America’s fire insurance market has rapidly expanded and repriced, with direct premiums rising 73.9% from 2019 to 2024, reaching $23.2 billion in 2024, according to Insurance Business. The outlet describes two phases, a hard market build from 2019 to 2023, followed by 2024 moderation in growth (+8.2% year-on-year) even as premium volume hit record levels.
A key read-through for the market’s underwriting economics is that the national loss ratio continued to fall, reaching 40.6% in 2024, the lowest level in the six-year window. Insurance Business frames this as a sign that, on a pre-LA-wildfire basis, pricing has become more adequate nationally.
The shift is tied to an increasingly costly catastrophe backdrop. Nine of the ten most expensive wildfires in US history have occurred since 2017, and the US recorded 28 billion-dollar weather and climate disasters in 2023, the highest annual count on record.
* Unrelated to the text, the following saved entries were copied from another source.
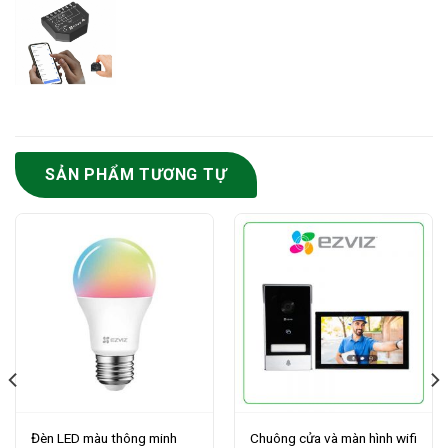
SẢN PHẨM TƯƠNG TỰ
Đèn LED màu thông minh
Chuông cửa và màn hình wifi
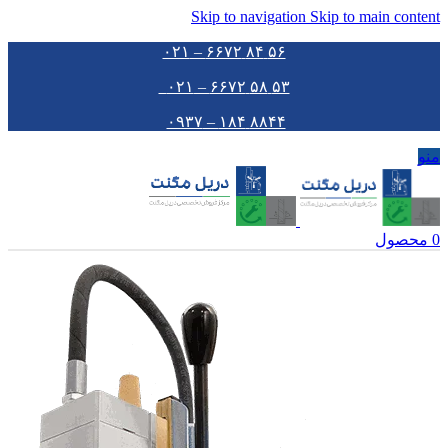
Skip to navigation
Skip to main content
۵۶ ۸۴ ۶۶۷۲ – ۰۲۱
۵۳ ۵۸ ۶۶۷۲ – ۰۲۱
۸۸۴۴ ۱۸۴ – ۰۹۳۷
منو
0
محصول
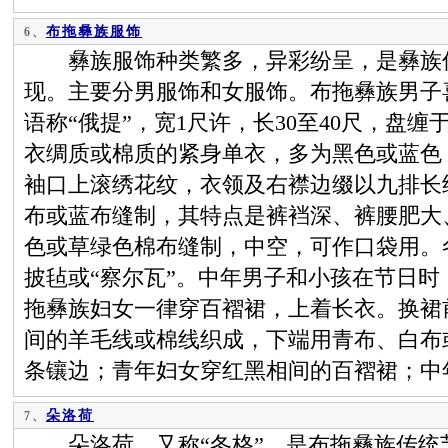
布拖彝族服饰
6、
彝族服饰种类繁多，异彩纷呈，是彝族传
现。主要分男服饰和女服饰。布拖彝族男子
语称“俄提”，宽1尺许，长30至40尺，盘
衣绸质或棉质的紧身单衣，多为黑色或蓝色
袖口上滚绣花纹，衣领及右襟边缀以九排长
布或蓝布缝制，其特点是裤裆深、裤腰肥大
色或草绿色棉布缝制，中空，可作口袋用。
披毡或“察尔瓦”。中年男子和小孩在节日时
拖彝族妇女一律穿百褶裙，上着长衣。换裙
间的羊毛线或棉线织成，下端用青布、白布
条镶边；青年妇女穿红黑相间的百褶裙；中
朵洛荷
7、
朵洛荷，又称“冬格”，是布拖彝族传统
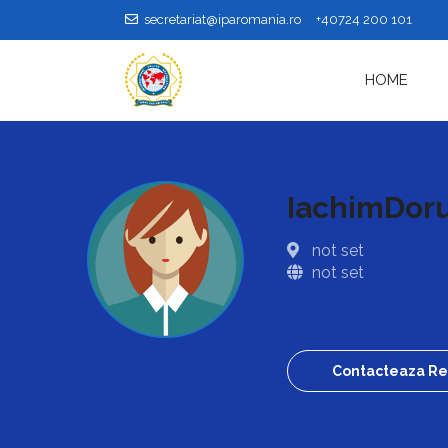
secretariat@iparomania.ro
+40724 200 101
HOME
IachimDor
not set
not set
Contacteaza Re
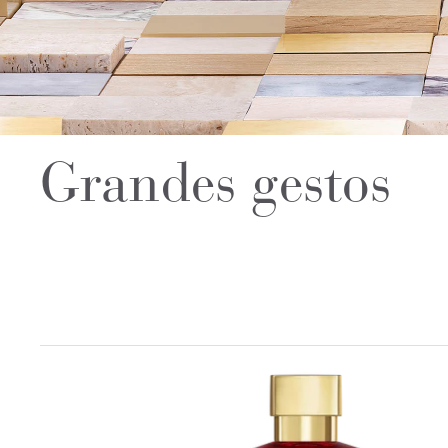
Grandes gestos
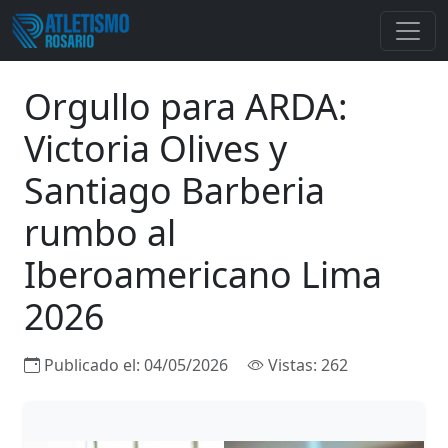
Orgullo para ARDA:
Victoria Olives y
Santiago Barberia
rumbo al
Iberoamericano Lima
2026
Publicado el:
04/05/2026
Vistas: 262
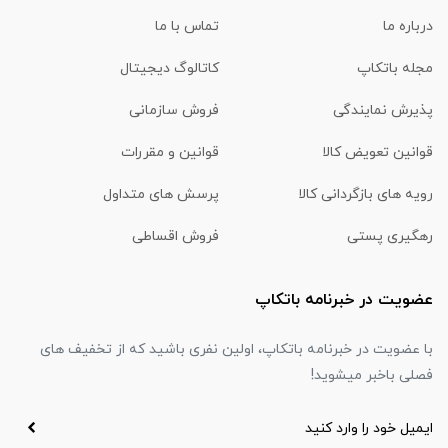
درباره ما
تماس با ما
مجله باتکاپ
کاتالوگ دیجیتال
پذیرش نمایندگی
فروش سازمانی
قوانین تعویض کالا
قوانین و مقررات
رویه های بازگردانی کالا
پرسش های متداول
رهگیری پستی
فروش اقساطی
عضویت در خبرنامه باتکاپ
با عضویت در خبرنامه باتکاپ، اولین نفری باشید که از تخفیف های
فصلی باخبر میشوید!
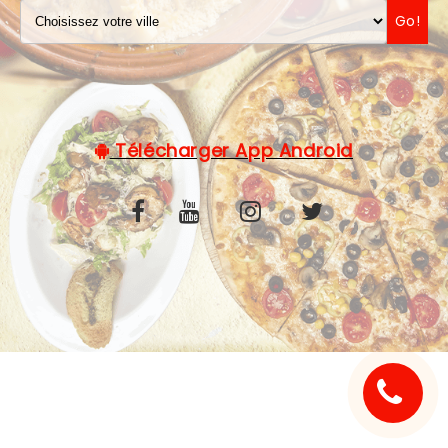
Go!
C.G.V
Télécharger App Android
In California, non-renewals averaged more than 900,000 policies annually between 2020 and 2023, while replacement costs rose an average of 45% between 2020 and 2023 versus CPI inflation of 15%. Insurance Business adds that the state’s FAIR Plan grew from covering about 210,000 homes in 2020 to more than 463,000 by 2024, with total exposure above $450 billion, as carriers including The Hartford, State Farm, AIG, and Allstate stopped issuing new homeowners policies in the state.